Would you return every line of the listing below that has "Заправка" in it?

TASK INPUT:
%%
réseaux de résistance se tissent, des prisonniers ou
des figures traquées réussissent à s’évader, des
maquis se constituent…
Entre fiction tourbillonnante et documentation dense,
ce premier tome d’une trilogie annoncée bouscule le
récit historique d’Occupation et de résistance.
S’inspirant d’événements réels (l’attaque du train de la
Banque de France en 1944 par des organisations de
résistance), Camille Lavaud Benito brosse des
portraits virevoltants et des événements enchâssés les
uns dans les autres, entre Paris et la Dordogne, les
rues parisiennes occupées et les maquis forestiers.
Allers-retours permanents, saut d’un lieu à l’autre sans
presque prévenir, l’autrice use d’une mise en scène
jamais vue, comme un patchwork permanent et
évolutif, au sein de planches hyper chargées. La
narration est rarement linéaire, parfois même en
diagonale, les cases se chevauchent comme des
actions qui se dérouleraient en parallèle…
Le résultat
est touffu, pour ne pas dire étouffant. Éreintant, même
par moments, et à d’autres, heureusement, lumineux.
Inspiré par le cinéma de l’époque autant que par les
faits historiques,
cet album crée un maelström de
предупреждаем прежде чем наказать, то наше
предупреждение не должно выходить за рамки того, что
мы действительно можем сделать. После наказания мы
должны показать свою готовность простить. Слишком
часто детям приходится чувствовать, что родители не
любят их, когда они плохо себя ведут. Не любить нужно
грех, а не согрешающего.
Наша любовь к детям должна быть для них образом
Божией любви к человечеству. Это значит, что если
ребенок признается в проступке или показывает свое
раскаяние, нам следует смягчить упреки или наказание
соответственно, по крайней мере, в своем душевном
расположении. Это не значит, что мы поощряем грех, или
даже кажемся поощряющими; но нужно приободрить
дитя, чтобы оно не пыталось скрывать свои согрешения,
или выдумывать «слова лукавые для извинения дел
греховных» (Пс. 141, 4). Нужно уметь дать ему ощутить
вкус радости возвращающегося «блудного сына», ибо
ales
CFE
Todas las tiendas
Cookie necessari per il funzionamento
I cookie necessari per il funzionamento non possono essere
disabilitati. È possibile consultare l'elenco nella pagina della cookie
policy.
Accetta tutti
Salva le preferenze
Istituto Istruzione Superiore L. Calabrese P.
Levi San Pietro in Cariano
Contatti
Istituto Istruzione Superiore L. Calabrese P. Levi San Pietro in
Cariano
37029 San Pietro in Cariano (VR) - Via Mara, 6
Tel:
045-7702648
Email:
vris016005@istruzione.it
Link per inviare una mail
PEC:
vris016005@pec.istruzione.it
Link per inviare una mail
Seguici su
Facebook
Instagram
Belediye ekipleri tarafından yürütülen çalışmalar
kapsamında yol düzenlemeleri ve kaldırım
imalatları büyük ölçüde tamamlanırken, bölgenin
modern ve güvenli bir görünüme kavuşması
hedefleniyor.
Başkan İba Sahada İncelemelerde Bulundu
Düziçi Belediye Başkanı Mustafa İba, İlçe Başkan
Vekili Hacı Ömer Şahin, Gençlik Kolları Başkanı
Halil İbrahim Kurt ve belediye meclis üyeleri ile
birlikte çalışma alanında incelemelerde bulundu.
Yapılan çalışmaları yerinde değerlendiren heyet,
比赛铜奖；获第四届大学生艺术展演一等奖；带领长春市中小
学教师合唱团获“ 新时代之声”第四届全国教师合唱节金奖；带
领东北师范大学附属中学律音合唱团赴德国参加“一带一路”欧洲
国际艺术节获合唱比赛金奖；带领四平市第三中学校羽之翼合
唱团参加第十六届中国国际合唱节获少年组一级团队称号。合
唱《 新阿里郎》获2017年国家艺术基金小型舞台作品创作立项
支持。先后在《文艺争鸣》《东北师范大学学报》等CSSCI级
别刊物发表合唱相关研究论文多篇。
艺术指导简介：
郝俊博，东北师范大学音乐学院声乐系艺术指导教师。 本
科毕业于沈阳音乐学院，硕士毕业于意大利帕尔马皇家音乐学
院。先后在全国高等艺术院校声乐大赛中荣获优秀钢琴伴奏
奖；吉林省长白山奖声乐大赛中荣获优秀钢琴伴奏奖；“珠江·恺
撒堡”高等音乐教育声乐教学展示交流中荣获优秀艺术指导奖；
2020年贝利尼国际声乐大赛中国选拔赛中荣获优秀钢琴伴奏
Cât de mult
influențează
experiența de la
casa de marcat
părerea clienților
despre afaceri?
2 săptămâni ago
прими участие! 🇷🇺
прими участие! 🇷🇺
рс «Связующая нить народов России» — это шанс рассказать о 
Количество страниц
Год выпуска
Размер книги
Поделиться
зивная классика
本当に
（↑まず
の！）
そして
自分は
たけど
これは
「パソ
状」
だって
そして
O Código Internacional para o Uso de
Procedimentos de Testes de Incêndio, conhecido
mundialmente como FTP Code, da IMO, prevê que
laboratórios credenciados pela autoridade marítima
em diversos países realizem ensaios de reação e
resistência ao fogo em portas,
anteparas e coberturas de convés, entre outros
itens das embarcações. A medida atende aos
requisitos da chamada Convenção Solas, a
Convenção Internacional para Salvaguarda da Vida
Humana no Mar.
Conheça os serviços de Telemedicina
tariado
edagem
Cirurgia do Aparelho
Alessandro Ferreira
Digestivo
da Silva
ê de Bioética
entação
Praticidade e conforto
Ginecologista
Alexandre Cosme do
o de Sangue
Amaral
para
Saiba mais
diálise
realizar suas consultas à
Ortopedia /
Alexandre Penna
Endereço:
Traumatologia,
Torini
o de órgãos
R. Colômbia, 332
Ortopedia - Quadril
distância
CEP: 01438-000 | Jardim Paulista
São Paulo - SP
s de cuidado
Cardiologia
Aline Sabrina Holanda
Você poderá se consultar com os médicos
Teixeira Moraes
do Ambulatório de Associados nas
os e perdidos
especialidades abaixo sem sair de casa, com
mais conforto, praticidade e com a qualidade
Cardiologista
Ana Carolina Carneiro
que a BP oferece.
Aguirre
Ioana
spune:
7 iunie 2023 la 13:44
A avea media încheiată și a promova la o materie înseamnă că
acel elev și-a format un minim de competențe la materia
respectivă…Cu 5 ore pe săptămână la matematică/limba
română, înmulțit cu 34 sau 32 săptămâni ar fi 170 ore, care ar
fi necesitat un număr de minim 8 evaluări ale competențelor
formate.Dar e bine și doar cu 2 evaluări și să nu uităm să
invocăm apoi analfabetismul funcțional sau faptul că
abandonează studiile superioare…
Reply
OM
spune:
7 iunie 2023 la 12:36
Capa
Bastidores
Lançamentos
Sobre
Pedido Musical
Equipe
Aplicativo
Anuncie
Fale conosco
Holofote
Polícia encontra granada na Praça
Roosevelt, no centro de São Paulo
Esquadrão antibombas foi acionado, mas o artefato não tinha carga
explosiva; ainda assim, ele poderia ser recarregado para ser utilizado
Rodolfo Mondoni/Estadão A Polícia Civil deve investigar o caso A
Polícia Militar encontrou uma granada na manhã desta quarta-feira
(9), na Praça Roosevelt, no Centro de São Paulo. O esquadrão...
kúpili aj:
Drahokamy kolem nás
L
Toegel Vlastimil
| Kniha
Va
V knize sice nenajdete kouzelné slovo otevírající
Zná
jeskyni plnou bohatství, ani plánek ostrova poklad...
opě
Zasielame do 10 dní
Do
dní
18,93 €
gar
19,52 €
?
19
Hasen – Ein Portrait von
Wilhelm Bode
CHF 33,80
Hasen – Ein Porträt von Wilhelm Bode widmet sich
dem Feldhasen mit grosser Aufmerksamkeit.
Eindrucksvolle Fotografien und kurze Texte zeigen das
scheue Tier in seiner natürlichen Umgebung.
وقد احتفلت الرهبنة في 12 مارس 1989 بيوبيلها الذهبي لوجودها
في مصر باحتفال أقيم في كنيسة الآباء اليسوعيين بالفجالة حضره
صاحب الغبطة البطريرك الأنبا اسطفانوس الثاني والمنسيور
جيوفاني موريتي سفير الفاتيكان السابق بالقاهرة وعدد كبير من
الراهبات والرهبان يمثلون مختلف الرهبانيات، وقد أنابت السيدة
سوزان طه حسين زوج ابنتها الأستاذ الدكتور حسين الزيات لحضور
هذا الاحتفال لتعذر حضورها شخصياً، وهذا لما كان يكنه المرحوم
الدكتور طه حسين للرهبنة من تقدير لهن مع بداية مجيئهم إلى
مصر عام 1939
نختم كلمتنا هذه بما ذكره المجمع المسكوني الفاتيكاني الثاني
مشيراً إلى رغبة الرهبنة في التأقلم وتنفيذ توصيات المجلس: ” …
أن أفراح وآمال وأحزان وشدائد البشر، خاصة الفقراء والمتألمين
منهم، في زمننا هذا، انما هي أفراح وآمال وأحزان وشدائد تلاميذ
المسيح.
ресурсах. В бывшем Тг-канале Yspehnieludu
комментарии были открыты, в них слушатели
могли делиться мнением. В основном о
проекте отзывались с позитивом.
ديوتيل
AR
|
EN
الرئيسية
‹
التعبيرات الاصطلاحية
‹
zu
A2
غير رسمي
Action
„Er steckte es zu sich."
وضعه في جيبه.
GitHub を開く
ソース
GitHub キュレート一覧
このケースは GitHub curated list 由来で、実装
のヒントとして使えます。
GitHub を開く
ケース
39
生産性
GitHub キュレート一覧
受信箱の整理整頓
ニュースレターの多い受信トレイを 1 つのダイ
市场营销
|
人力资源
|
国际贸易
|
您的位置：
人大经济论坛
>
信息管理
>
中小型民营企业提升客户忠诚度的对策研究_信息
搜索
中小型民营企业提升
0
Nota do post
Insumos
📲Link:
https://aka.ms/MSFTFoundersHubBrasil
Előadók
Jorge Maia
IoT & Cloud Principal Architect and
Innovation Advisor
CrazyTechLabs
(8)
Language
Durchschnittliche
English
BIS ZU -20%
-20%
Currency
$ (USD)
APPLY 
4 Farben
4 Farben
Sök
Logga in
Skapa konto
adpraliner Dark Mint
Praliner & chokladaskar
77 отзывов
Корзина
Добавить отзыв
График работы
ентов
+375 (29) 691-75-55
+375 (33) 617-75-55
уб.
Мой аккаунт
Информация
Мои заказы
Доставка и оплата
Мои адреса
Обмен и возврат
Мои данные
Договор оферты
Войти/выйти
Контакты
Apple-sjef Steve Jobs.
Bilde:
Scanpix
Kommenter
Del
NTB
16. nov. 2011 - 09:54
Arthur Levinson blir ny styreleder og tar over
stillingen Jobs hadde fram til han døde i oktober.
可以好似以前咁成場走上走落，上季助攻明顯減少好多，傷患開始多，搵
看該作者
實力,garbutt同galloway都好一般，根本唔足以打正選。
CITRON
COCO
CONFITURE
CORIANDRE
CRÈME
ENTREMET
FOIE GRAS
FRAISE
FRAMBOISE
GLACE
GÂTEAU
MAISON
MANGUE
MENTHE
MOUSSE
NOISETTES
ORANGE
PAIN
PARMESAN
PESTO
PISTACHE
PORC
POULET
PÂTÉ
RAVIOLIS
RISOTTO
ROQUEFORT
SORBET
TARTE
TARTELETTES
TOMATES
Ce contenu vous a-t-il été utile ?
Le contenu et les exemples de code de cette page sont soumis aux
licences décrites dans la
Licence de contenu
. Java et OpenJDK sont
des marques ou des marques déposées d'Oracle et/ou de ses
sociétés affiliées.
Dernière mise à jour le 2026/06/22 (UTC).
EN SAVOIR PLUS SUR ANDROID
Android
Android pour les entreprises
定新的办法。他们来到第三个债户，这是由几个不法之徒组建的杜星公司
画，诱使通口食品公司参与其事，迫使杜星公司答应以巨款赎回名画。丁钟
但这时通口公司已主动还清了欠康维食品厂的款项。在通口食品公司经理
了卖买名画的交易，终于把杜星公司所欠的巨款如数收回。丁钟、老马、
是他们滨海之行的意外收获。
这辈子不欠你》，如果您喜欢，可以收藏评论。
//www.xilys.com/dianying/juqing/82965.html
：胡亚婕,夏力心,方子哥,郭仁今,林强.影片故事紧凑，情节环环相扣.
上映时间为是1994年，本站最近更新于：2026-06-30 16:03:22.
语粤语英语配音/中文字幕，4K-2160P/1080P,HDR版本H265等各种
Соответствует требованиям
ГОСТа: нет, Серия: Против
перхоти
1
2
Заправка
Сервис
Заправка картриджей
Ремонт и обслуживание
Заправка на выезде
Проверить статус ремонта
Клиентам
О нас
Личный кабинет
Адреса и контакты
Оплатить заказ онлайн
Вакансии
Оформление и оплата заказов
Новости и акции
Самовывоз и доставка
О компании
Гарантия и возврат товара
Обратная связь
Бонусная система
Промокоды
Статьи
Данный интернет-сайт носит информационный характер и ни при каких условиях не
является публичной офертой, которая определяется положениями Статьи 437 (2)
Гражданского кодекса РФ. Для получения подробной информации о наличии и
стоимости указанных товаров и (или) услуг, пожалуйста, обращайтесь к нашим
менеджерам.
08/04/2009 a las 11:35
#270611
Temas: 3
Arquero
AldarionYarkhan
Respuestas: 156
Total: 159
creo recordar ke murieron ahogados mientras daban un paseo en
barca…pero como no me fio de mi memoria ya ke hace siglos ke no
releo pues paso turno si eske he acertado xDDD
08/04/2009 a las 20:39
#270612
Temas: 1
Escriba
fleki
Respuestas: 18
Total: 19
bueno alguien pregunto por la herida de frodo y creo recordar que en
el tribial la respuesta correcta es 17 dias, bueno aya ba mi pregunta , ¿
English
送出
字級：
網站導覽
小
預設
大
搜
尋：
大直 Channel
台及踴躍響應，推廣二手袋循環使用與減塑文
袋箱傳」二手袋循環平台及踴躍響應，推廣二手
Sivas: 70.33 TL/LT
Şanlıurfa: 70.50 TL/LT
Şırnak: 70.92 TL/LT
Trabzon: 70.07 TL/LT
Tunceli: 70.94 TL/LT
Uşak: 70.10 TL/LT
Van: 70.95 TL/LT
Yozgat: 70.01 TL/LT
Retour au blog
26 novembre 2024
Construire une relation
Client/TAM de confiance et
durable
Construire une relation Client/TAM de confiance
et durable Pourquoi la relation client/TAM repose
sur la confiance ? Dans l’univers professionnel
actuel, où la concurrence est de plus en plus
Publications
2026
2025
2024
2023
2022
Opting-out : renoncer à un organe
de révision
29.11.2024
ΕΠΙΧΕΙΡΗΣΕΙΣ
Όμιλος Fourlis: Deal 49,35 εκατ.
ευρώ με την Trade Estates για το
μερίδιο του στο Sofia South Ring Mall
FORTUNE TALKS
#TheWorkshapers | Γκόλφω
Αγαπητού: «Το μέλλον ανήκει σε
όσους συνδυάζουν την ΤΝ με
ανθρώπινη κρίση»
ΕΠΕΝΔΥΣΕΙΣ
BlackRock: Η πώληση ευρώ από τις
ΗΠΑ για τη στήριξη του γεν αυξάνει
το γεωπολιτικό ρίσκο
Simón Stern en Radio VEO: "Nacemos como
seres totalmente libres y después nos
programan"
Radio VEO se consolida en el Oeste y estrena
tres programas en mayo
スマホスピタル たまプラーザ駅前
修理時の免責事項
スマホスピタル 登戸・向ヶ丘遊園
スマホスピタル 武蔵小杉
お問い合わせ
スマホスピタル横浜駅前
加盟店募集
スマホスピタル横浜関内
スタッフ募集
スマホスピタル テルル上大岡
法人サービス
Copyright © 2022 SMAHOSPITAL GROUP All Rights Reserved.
%%
ANSWER AREA:
Заправка
Заправка картриджей
Заправка на выезде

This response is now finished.